Read the records and gather each line that includes "with".

(Beginning of Extracted records)

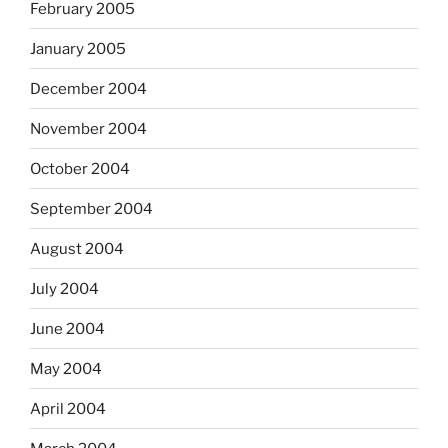
February 2005
January 2005
December 2004
November 2004
October 2004
September 2004
August 2004
July 2004
June 2004
May 2004
April 2004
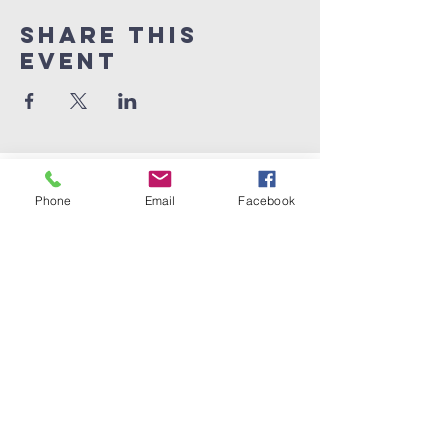
Share this
event
Phone
Email
Facebook
Dad Club
London
info@dadclublondon.com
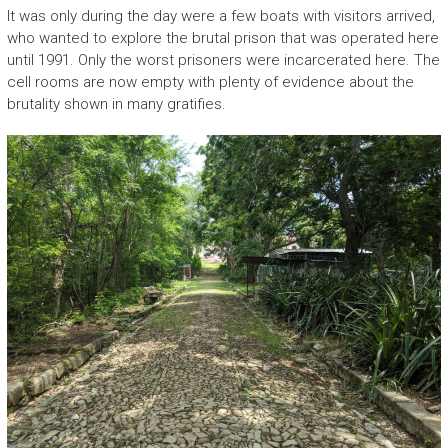
It was only during the day were a few boats with visitors arrived,
who wanted to explore the brutal prison that was operated here
until 1991. Only the worst prisoners were incarcerated here. The
cell rooms are now empty with plenty of evidence about the
brutality shown in many gratifies.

(End of Extracted records)

> _Finished task_:
It was only during the day were a few boats with visitors arrived,
cell rooms are now empty with plenty of evidence about the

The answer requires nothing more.